Aama verharrte am Fuß der Treppe. Hinter uns standen in einer dichten Reihe nepalesische Geschäftsleute, Bürokraten, Touristen und braungebrannte Trecker, die noch immer ihre Wanderstiefel anhatten und Rucksäcke trugen. Sie reckten die Hälse, um Aama sehen zu können. Sie löste ihre Hand von meiner, beugte sich zum Boden und legte ihre Handflächen auf die unterste Stufe, hob die Hände und berührte die Stirn mit den Fingerspitzen. Sie wiederholte das zweimal und sprach dabei ein Mantra, kaum hörbar im Lärm der laufenden Flugzeugmotoren, die uns zur Eile antrieben. Dann sprach sie eine Invokation, um unsere Unternehmung zu segnen.
»Hare Om, bitte segne mich, meinen Dharma-Sohn und all die Menschen, die uns auf dieser langen Reise begleiten, denn ich gehe in Unwissenheit dessen, was mir bevorsteht.

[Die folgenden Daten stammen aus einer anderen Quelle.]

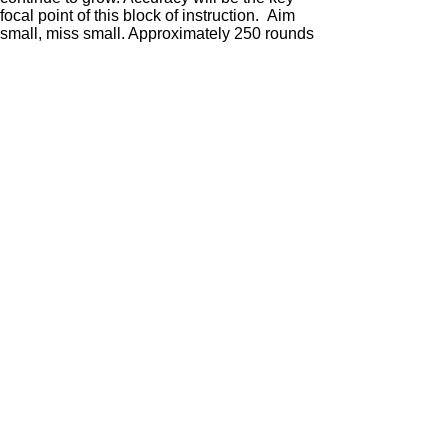
focal point of this block of instruction. Aim
small, miss small. Approximately 250 rounds
of pistol are needed.
The Advanced course is for serious shooters.
All fundamentals will continue to be tested.
Focus will be on speed and accuracy.
Multiple rounds on multiple targets will be
the standard. We will also discuss the
difference between cover and concealment
and how to utilize barricades. The round
count will be slightly higher due to the multi
round engagements. Approximately 325
rounds of pistol are needed.
Enroll Now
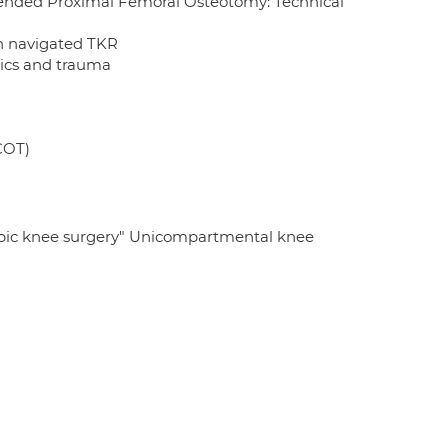
ended Proximal Femoral Osteotomy: Technical
in navigated TKR
nics and trauma
COT)
pic knee surgery" Unicompartmental knee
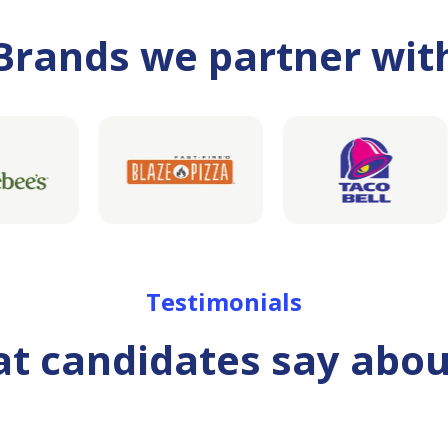
Brands we partner wit
Testimonials
t candidates say abou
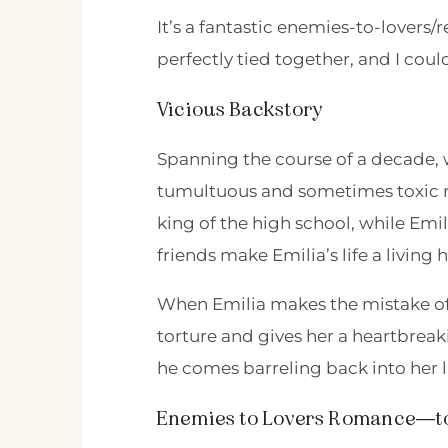
It’s a fantastic enemies-to-lovers
perfectly tied together, and I coul
Vicious Backstory
Spanning the course of a decade, 
tumultuous and sometimes toxic re
king of the high school, while Emil
friends make Emilia’s life a living h
When Emilia makes the mistake of d
torture and gives her a heartbrea
he comes barreling back into her l
Enemies to Lovers Romance—to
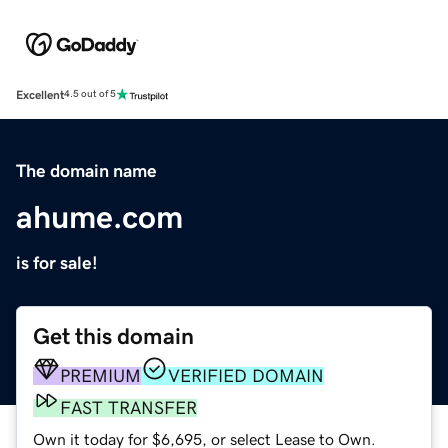
Excellent
4.5 out of 5
The domain name
ahume.com
is for sale!
Get this domain
PREMIUM
VERIFIED DOMAIN
FAST TRANSFER
Own it today for $6,695, or select Lease to Own.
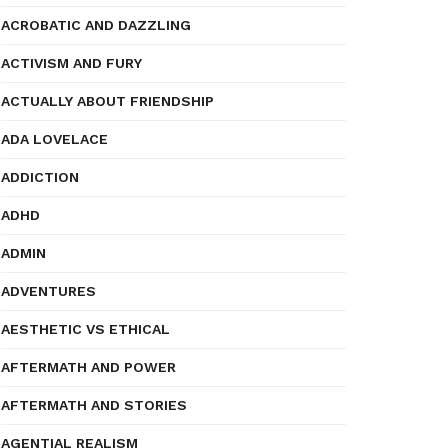
ACROBATIC AND DAZZLING
ACTIVISM AND FURY
ACTUALLY ABOUT FRIENDSHIP
ADA LOVELACE
ADDICTION
ADHD
ADMIN
ADVENTURES
AESTHETIC VS ETHICAL
AFTERMATH AND POWER
AFTERMATH AND STORIES
AGENTIAL REALISM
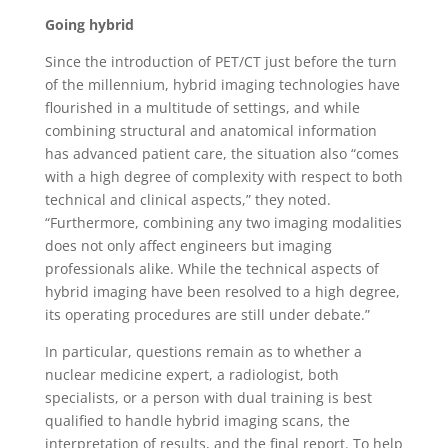
Going hybrid
Since the introduction of PET/CT just before the turn
of the millennium, hybrid imaging technologies have
flourished in a multitude of settings, and while
combining structural and anatomical information
has advanced patient care, the situation also “comes
with a high degree of complexity with respect to both
technical and clinical aspects,” they noted.
“Furthermore, combining any two imaging modalities
does not only affect engineers but imaging
professionals alike. While the technical aspects of
hybrid imaging have been resolved to a high degree,
its operating procedures are still under debate.”
In particular, questions remain as to whether a
nuclear medicine expert, a radiologist, both
specialists, or a person with dual training is best
qualified to handle hybrid imaging scans, the
interpretation of results, and the final report. To help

Falls ich an einem fremden Ort sterben sollte, mögen dort die nötigen Zeremonien für meinen Körper und meine Seele vollzogen werden. Mögen alle meine Verwandten und Bekannten Frieden finden. Im Namen meiner Ahnen, Hare Om.«
Aufrichtigkeit und Entschlossenheit drückten sich in ihrem Griff aus, als wir die Stahltreppe hinaufkletterten. Als junger, heranwachsender Frau war ihr klargeworden, daß die Industrialisierung, die irgendwo vor sich ging, die Menschen tief beeinflußte. Sie und ihre Freunde hatten zunächst gedacht, ein Flugzeug sei Garuda, der Adler mit dem menschenähnlichen Kopf, das heilige geflügelte Fahrzeug von Vishnu, dessen Name Aama trug. Später erfuhren sie, daß Flugzeuge von Menschen gelenkt wurden und dazu da waren, Menschen zu transportieren, ohne daß dafür ein Wunder bemüht werden mußte - sofern man die Tatsache des Fliegens nicht als solches ansah.
Aama betrat eine neue Welt. Ich fuhr nur nach Hause oder glaubte das jedenfalls. Das Innere des Flugzeugs fühlte sich wie ein eigenartiges Niemandsland zwischen Kulturen und Kontinenten an. Ich überließ Aama den Fensterplatz. Sie freute sich, am Rand zu sitzen, denn dort bekämen wir frische Luft, wie sie meinte.
Sie schaute mich fragend an. »Warum hat dir die Flugzeugfahrerin an der Tür die Fahrkarten zurückgegeben? Waren sie nicht in Ordnung?«
Aama nahm die Kabine in Augenschein, während ich ein paar Minuten meine Augen schloß, mich dem Schwebezustand zwischen Vergangenheit und Zukunft anheim gab und den Streß meiner Arbeit bei der Hilfsorganisation, zu der ich zurückkehren würde, von mir abgleiten ließ.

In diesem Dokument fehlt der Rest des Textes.